#### [To do]
Below are records to print word for word; include none of their pictures.

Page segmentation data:
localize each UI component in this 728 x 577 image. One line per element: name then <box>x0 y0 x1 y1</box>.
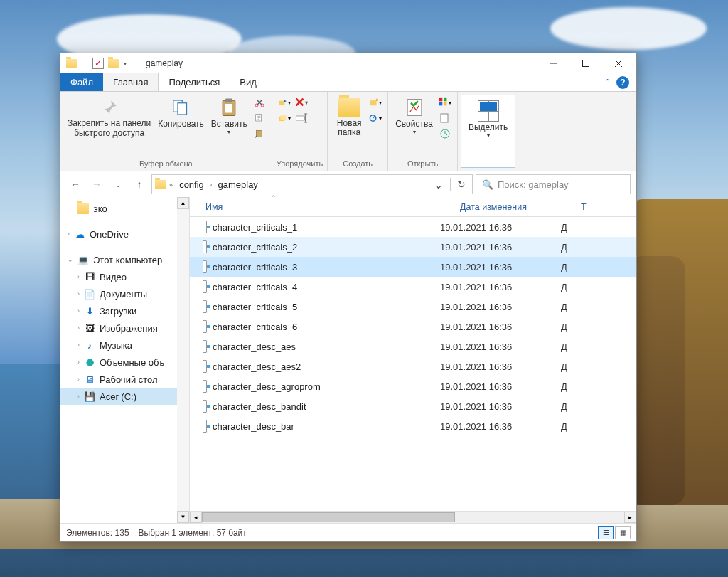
scroll-up-button[interactable]: ▲ <box>177 197 189 209</box>
minimize-button[interactable] <box>537 53 569 73</box>
file-row[interactable]: character_desc_aes219.01.2021 16:36Д <box>190 356 636 376</box>
file-type: Д <box>561 342 582 352</box>
scroll-left-button[interactable]: ◂ <box>190 512 202 523</box>
easy-access-icon[interactable]: ▾ <box>369 112 382 125</box>
collapse-ribbon-icon[interactable]: ⌃ <box>604 78 611 87</box>
delete-icon[interactable]: ✕ ▾ <box>295 96 308 109</box>
paste-shortcut-icon[interactable] <box>253 127 266 140</box>
file-type: Д <box>561 421 582 432</box>
svg-point-22 <box>370 115 376 121</box>
breadcrumb-segment[interactable]: config <box>176 179 207 190</box>
breadcrumb-segment[interactable]: gameplay <box>215 179 261 190</box>
folder-qa-icon[interactable] <box>108 59 119 68</box>
refresh-button[interactable]: ↻ <box>454 175 469 194</box>
new-folder-icon <box>338 96 360 119</box>
column-name[interactable]: Имя <box>190 202 453 212</box>
file-icon <box>190 320 207 333</box>
file-row[interactable]: character_desc_bar19.01.2021 16:36Д <box>190 416 636 436</box>
new-item-icon[interactable]: ✦▾ <box>369 96 382 109</box>
column-date[interactable]: Дата изменения <box>453 202 574 212</box>
sidebar-item-downloads[interactable]: ›⬇Загрузки <box>60 302 189 319</box>
nav-pane[interactable]: ▲ ▼ эко ›☁OneDrive ⌄💻Этот компьютер ›🎞Ви… <box>60 197 190 523</box>
back-button[interactable]: ← <box>66 175 85 194</box>
scroll-right-button[interactable]: ▸ <box>624 512 636 523</box>
properties-button[interactable]: Свойства▾ <box>392 95 436 137</box>
statusbar: Элементов: 135 Выбран 1 элемент: 57 байт… <box>60 523 636 541</box>
file-type: Д <box>561 361 582 372</box>
tab-home[interactable]: Главная <box>103 73 159 91</box>
open-icon[interactable]: ▾ <box>439 96 451 109</box>
file-list[interactable]: character_criticals_119.01.2021 16:36Дch… <box>190 217 636 511</box>
svg-rect-24 <box>439 98 442 101</box>
copy-path-icon[interactable] <box>253 112 266 125</box>
up-button[interactable]: ↑ <box>130 175 149 194</box>
help-icon[interactable]: ? <box>616 76 629 89</box>
file-row[interactable]: character_criticals_619.01.2021 16:36Д <box>190 317 636 337</box>
sidebar-item-pictures[interactable]: ›🖼Изображения <box>60 319 189 337</box>
file-row[interactable]: character_criticals_219.01.2021 16:36Д <box>190 237 636 257</box>
chevron-right-icon[interactable]: › <box>210 180 213 189</box>
address-bar[interactable]: « config › gameplay ⌄ ↻ <box>151 174 473 194</box>
tab-share[interactable]: Поделиться <box>159 73 230 91</box>
move-to-icon[interactable]: ▾ <box>278 96 291 109</box>
close-button[interactable] <box>602 53 635 73</box>
copy-button[interactable]: Копировать <box>155 95 207 130</box>
properties-qa-icon[interactable]: ✓ <box>92 58 104 69</box>
column-type[interactable]: Т <box>574 202 636 212</box>
sidebar-item-documents[interactable]: ›📄Документы <box>60 285 189 302</box>
file-row[interactable]: character_criticals_519.01.2021 16:36Д <box>190 297 636 317</box>
address-dropdown-icon[interactable]: ⌄ <box>429 178 447 191</box>
file-icon <box>190 260 207 273</box>
tab-view[interactable]: Вид <box>230 73 267 91</box>
horizontal-scrollbar[interactable]: ◂ ▸ <box>190 511 636 523</box>
scrollbar-track[interactable] <box>177 209 189 511</box>
file-row[interactable]: character_desc_aes19.01.2021 16:36Д <box>190 337 636 356</box>
qa-dropdown-icon[interactable]: ▾ <box>124 60 127 67</box>
sidebar-item-thispc[interactable]: ⌄💻Этот компьютер <box>60 251 189 268</box>
open-group-label: Открыть <box>392 158 453 169</box>
thumbnails-view-button[interactable]: ▦ <box>615 526 631 539</box>
file-icon <box>190 360 207 373</box>
details-view-button[interactable]: ☰ <box>598 526 614 539</box>
select-button[interactable]: Выделить▾ <box>466 98 510 140</box>
sidebar-item-video[interactable]: ›🎞Видео <box>60 268 189 285</box>
cut-icon[interactable] <box>253 96 266 109</box>
file-row[interactable]: character_desc_bandit19.01.2021 16:36Д <box>190 396 636 416</box>
search-input[interactable]: 🔍 Поиск: gameplay <box>476 174 631 194</box>
new-folder-button[interactable]: Новая папка <box>332 95 366 139</box>
recent-dropdown[interactable]: ⌄ <box>109 175 127 194</box>
forward-button[interactable]: → <box>87 175 106 194</box>
explorer-window: ✓ ▾ gameplay Файл Главная Поделиться Вид… <box>60 53 637 542</box>
paste-icon <box>218 96 240 119</box>
titlebar[interactable]: ✓ ▾ gameplay <box>60 53 636 73</box>
pin-button[interactable]: Закрепить на панели быстрого доступа <box>65 95 154 140</box>
file-row[interactable]: character_desc_agroprom19.01.2021 16:36Д <box>190 376 636 396</box>
ribbon-tabs: Файл Главная Поделиться Вид ⌃ ? <box>60 73 636 92</box>
column-headers[interactable]: ⌃ Имя Дата изменения Т <box>190 197 636 217</box>
scroll-down-button[interactable]: ▼ <box>177 511 189 523</box>
maximize-button[interactable] <box>569 53 602 73</box>
sidebar-item-acer[interactable]: ›💾Acer (C:) <box>60 388 189 405</box>
file-row[interactable]: character_criticals_319.01.2021 16:36Д <box>190 257 636 277</box>
sidebar-item-music[interactable]: ›♪Музыка <box>60 337 189 354</box>
copy-icon <box>170 96 193 119</box>
scrollbar-thumb[interactable] <box>202 512 455 522</box>
sidebar-item-onedrive[interactable]: ›☁OneDrive <box>60 226 189 243</box>
copy-to-icon[interactable]: ▾ <box>278 112 291 125</box>
history-icon[interactable] <box>439 127 451 140</box>
sidebar-item-desktop[interactable]: ›🖥Рабочий стол <box>60 371 189 388</box>
rename-icon[interactable] <box>295 112 308 125</box>
paste-button[interactable]: Вставить▾ <box>208 95 250 137</box>
file-icon <box>190 380 207 393</box>
file-row[interactable]: character_criticals_119.01.2021 16:36Д <box>190 217 636 237</box>
sidebar-item-eco[interactable]: эко <box>60 200 189 217</box>
file-name: character_desc_aes2 <box>207 361 440 372</box>
objects3d-icon: ⬣ <box>84 356 95 368</box>
sidebar-item-3d[interactable]: ›⬣Объемные объ <box>60 354 189 371</box>
edit-icon[interactable] <box>439 112 451 125</box>
file-list-pane: ⌃ Имя Дата изменения Т character_critica… <box>190 197 636 523</box>
tab-file[interactable]: Файл <box>60 73 103 91</box>
file-type: Д <box>561 302 582 312</box>
file-row[interactable]: character_criticals_419.01.2021 16:36Д <box>190 277 636 297</box>
file-date: 19.01.2021 16:36 <box>440 401 561 412</box>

#### [Worked solution]
localize each UI component in this 728 x 577 image. One line per element: name then <box>x0 y0 x1 y1</box>.
scroll-up-button[interactable]: ▲ <box>177 197 189 209</box>
minimize-button[interactable] <box>537 53 569 73</box>
file-row[interactable]: character_desc_aes219.01.2021 16:36Д <box>190 356 636 376</box>
file-type: Д <box>561 342 582 352</box>
scroll-left-button[interactable]: ◂ <box>190 512 202 523</box>
easy-access-icon[interactable]: ▾ <box>369 112 382 125</box>
collapse-ribbon-icon[interactable]: ⌃ <box>604 78 611 87</box>
delete-icon[interactable]: ✕ ▾ <box>295 96 308 109</box>
paste-shortcut-icon[interactable] <box>253 127 266 140</box>
file-type: Д <box>561 421 582 432</box>
svg-point-22 <box>370 115 376 121</box>
breadcrumb-segment[interactable]: config <box>176 179 207 190</box>
breadcrumb-segment[interactable]: gameplay <box>215 179 261 190</box>
folder-qa-icon[interactable] <box>108 59 119 68</box>
refresh-button[interactable]: ↻ <box>454 175 469 194</box>
new-folder-icon <box>338 96 360 119</box>
column-name[interactable]: Имя <box>190 202 453 212</box>
file-icon <box>190 320 207 333</box>
file-row[interactable]: character_desc_bar19.01.2021 16:36Д <box>190 416 636 436</box>
new-item-icon[interactable]: ✦▾ <box>369 96 382 109</box>
column-date[interactable]: Дата изменения <box>453 202 574 212</box>
sidebar-item-downloads[interactable]: ›⬇Загрузки <box>60 302 189 319</box>
nav-pane[interactable]: ▲ ▼ эко ›☁OneDrive ⌄💻Этот компьютер ›🎞Ви… <box>60 197 190 523</box>
back-button[interactable]: ← <box>66 175 85 194</box>
scroll-right-button[interactable]: ▸ <box>624 512 636 523</box>
properties-button[interactable]: Свойства▾ <box>392 95 436 137</box>
statusbar: Элементов: 135 Выбран 1 элемент: 57 байт… <box>60 523 636 541</box>
file-type: Д <box>561 361 582 372</box>
tab-home[interactable]: Главная <box>103 73 159 91</box>
open-icon[interactable]: ▾ <box>439 96 451 109</box>
file-list[interactable]: character_criticals_119.01.2021 16:36Дch… <box>190 217 636 511</box>
svg-rect-24 <box>439 98 442 101</box>
copy-path-icon[interactable] <box>253 112 266 125</box>
up-button[interactable]: ↑ <box>130 175 149 194</box>
help-icon[interactable]: ? <box>616 76 629 89</box>
file-row[interactable]: character_criticals_619.01.2021 16:36Д <box>190 317 636 337</box>
sidebar-item-pictures[interactable]: ›🖼Изображения <box>60 319 189 337</box>
file-row[interactable]: character_criticals_219.01.2021 16:36Д <box>190 237 636 257</box>
chevron-right-icon[interactable]: › <box>210 180 213 189</box>
address-bar[interactable]: « config › gameplay ⌄ ↻ <box>151 174 473 194</box>
tab-share[interactable]: Поделиться <box>159 73 230 91</box>
move-to-icon[interactable]: ▾ <box>278 96 291 109</box>
close-button[interactable] <box>602 53 635 73</box>
copy-button[interactable]: Копировать <box>155 95 207 130</box>
properties-qa-icon[interactable]: ✓ <box>92 58 104 69</box>
column-type[interactable]: Т <box>574 202 636 212</box>
sidebar-item-documents[interactable]: ›📄Документы <box>60 285 189 302</box>
file-row[interactable]: character_criticals_519.01.2021 16:36Д <box>190 297 636 317</box>
address-dropdown-icon[interactable]: ⌄ <box>429 178 447 191</box>
file-icon <box>190 260 207 273</box>
tab-view[interactable]: Вид <box>230 73 267 91</box>
horizontal-scrollbar[interactable]: ◂ ▸ <box>190 511 636 523</box>
scrollbar-track[interactable] <box>177 209 189 511</box>
file-row[interactable]: character_desc_aes19.01.2021 16:36Д <box>190 337 636 356</box>
qa-dropdown-icon[interactable]: ▾ <box>124 60 127 67</box>
sidebar-item-thispc[interactable]: ⌄💻Этот компьютер <box>60 251 189 268</box>
open-group-label: Открыть <box>392 158 453 169</box>
thumbnails-view-button[interactable]: ▦ <box>615 526 631 539</box>
file-icon <box>190 360 207 373</box>
details-view-button[interactable]: ☰ <box>598 526 614 539</box>
select-button[interactable]: Выделить▾ <box>466 98 510 140</box>
sidebar-item-video[interactable]: ›🎞Видео <box>60 268 189 285</box>
cut-icon[interactable] <box>253 96 266 109</box>
file-row[interactable]: character_desc_bandit19.01.2021 16:36Д <box>190 396 636 416</box>
search-input[interactable]: 🔍 Поиск: gameplay <box>476 174 631 194</box>
new-folder-button[interactable]: Новая папка <box>332 95 366 139</box>
recent-dropdown[interactable]: ⌄ <box>109 175 127 194</box>
forward-button[interactable]: → <box>87 175 106 194</box>
explorer-window: ✓ ▾ gameplay Файл Главная Поделиться Вид… <box>60 53 637 542</box>
paste-icon <box>218 96 240 119</box>
titlebar[interactable]: ✓ ▾ gameplay <box>60 53 636 73</box>
pin-button[interactable]: Закрепить на панели быстрого доступа <box>65 95 154 140</box>
file-row[interactable]: character_desc_agroprom19.01.2021 16:36Д <box>190 376 636 396</box>
ribbon-tabs: Файл Главная Поделиться Вид ⌃ ? <box>60 73 636 92</box>
column-headers[interactable]: ⌃ Имя Дата изменения Т <box>190 197 636 217</box>
scroll-down-button[interactable]: ▼ <box>177 511 189 523</box>
maximize-button[interactable] <box>569 53 602 73</box>
sidebar-item-acer[interactable]: ›💾Acer (C:) <box>60 388 189 405</box>
file-row[interactable]: character_criticals_319.01.2021 16:36Д <box>190 257 636 277</box>
sidebar-item-music[interactable]: ›♪Музыка <box>60 337 189 354</box>
copy-icon <box>170 96 193 119</box>
scrollbar-thumb[interactable] <box>202 512 455 522</box>
sidebar-item-onedrive[interactable]: ›☁OneDrive <box>60 226 189 243</box>
copy-to-icon[interactable]: ▾ <box>278 112 291 125</box>
history-icon[interactable] <box>439 127 451 140</box>
sidebar-item-desktop[interactable]: ›🖥Рабочий стол <box>60 371 189 388</box>
rename-icon[interactable] <box>295 112 308 125</box>
paste-button[interactable]: Вставить▾ <box>208 95 250 137</box>
file-icon <box>190 380 207 393</box>
file-row[interactable]: character_criticals_119.01.2021 16:36Д <box>190 217 636 237</box>
sidebar-item-eco[interactable]: эко <box>60 200 189 217</box>
file-name: character_desc_aes2 <box>207 361 440 372</box>
objects3d-icon: ⬣ <box>84 356 95 368</box>
sidebar-item-3d[interactable]: ›⬣Объемные объ <box>60 354 189 371</box>
edit-icon[interactable] <box>439 112 451 125</box>
file-list-pane: ⌃ Имя Дата изменения Т character_critica… <box>190 197 636 523</box>
tab-file[interactable]: Файл <box>60 73 103 91</box>
file-type: Д <box>561 302 582 312</box>
file-row[interactable]: character_criticals_419.01.2021 16:36Д <box>190 277 636 297</box>
file-date: 19.01.2021 16:36 <box>440 401 561 412</box>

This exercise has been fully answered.